BSP easing may end sooner than expected
Recent developments like the peso’s back-to-back record losses and a spike in global oil prices amid heightened geopolitical upheavals may prompt the Bangko Sentral ng Pilipinas (BSP) to end its rate-cutting campaign sooner than expected, UnionBank said.
In their latest MktsFocUs report, economists at the Aboitiz-led bank said the BSP was still expected to focus on supporting economic growth amid a sweeping anticorruption drive that has exposed weaknesses in governance and battered confidence.

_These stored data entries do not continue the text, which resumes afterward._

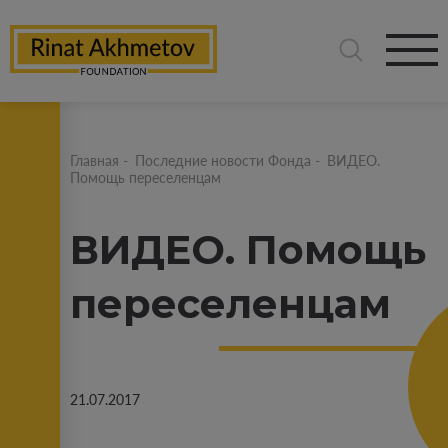
Главная
-
Последние новости Фонда
-
ВИДЕО.
Помощь переселенцам
ВИДЕО. Помощь
переселенцам
21.07.2017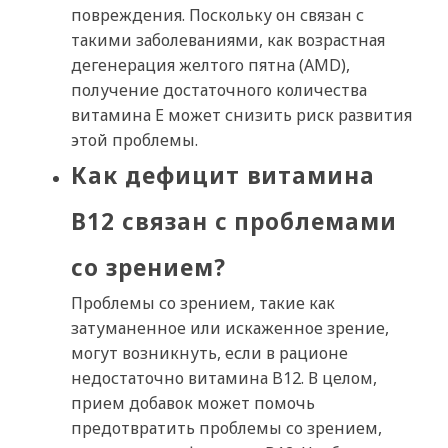
повреждения. Поскольку он связан с
такими заболеваниями, как возрастная
дегенерация желтого пятна (AMD),
получение достаточного количества
витамина E может снизить риск развития
этой проблемы.
Как дефицит витамина
B12 связан с проблемами
со зрением?
Проблемы со зрением, такие как
затуманенное или искаженное зрение,
могут возникнуть, если в рационе
недостаточно витамина B12. В целом,
прием добавок может помочь
предотвратить проблемы со зрением,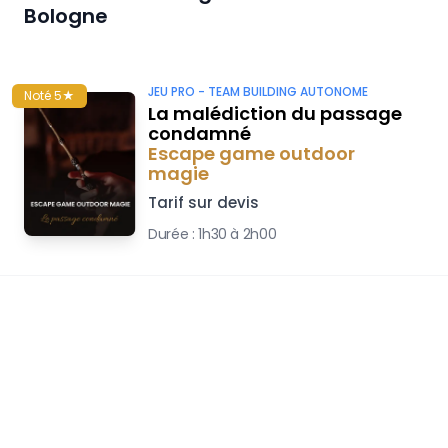
Bologne
JEU PRO -
TEAM BUILDING AUTONOME
Noté 5★
La malédiction du passage
condamné
Escape game outdoor
magie
Tarif sur devis
Durée :
1h30 à 2h00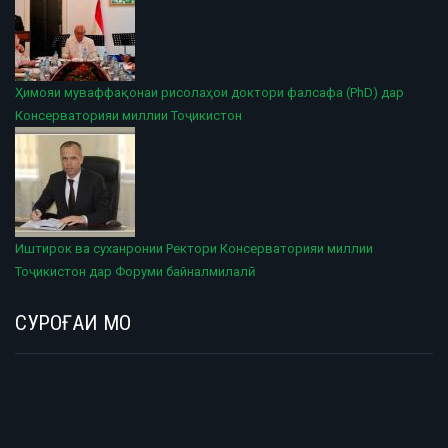
Ҳимояи муваффақонаи рисолаҳои доктори фалсафа (PhD) дар
Консерваторияи миллии Тоҷикистон
Иштирок ва суханронии Ректори Консерваторияи миллии
Тоҷикистон дар Форуми байналмилалӣ
СУРОҒАИ МО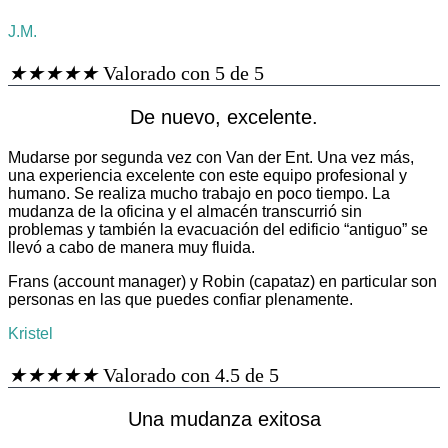
J.M.
★
★
★
★
★
Valorado con 5 de 5
De nuevo, excelente.
Mudarse por segunda vez con Van der Ent. Una vez más,
una experiencia excelente con este equipo profesional y
humano. Se realiza mucho trabajo en poco tiempo. La
mudanza de la oficina y el almacén transcurrió sin
problemas y también la evacuación del edificio “antiguo” se
llevó a cabo de manera muy fluida.
Frans (account manager) y Robin (capataz) en particular son
personas en las que puedes confiar plenamente.
Kristel
★
★
★
★
★
Valorado con 4.5 de 5
Una mudanza exitosa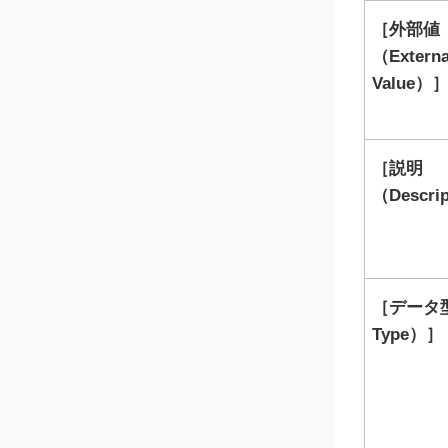
外部値
（Externa
Value）
説明
（Descri
データ型
Type）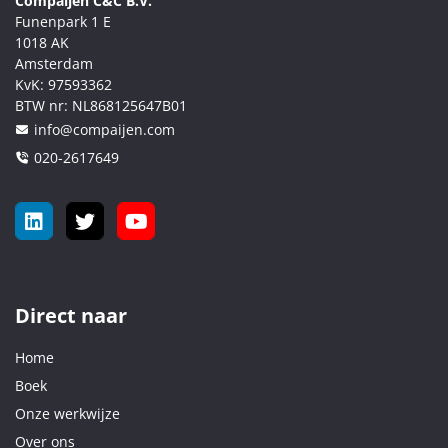
Compaijen C&C B.V.
Funenpark 1 E
1018 AK
Amsterdam
KvK:
97593362
BTW nr:
NL868125647B01
info@compaijen.com
020-2617649
Direct naar
Home
Boek
Onze werkwijze
Over ons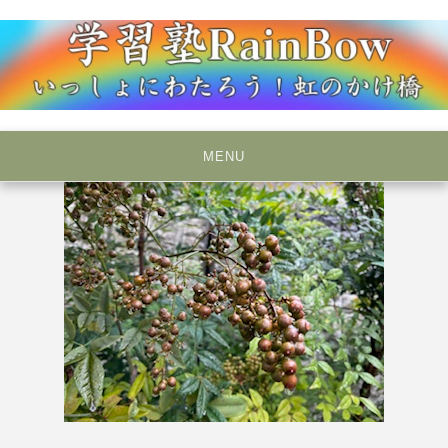
Skip
to
content
いっしょにわたろう！虹のかけ橋
学習塾RainBow
MENU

“Fragile growth momentum is expected to persist into much of 2026, constrained by stalled infrastructure spending as the government prioritizes anti-corruption reforms, alongside weak sentiment, and cautious private consumption,” UnionBank said. “This backdrop implies further BSP easing.”
However, UnionBank economists said increasing bets of further BSP cuts could weigh on the peso, which may test new record lows and trade between 59.30 and 59.70 in the near term.
The local unit, they warned, remained vulnerable to pressures both at home and abroad.
Among the risks, they cited heightened tensions involving Iran, which have driven up energy prices and threaten to hurt net oil importers such as the Philippines.
“Broader confidence continues to be weighed down by the daunting task of addressing systemic government corruption, which remains a structural handicap for the local currency,” they said.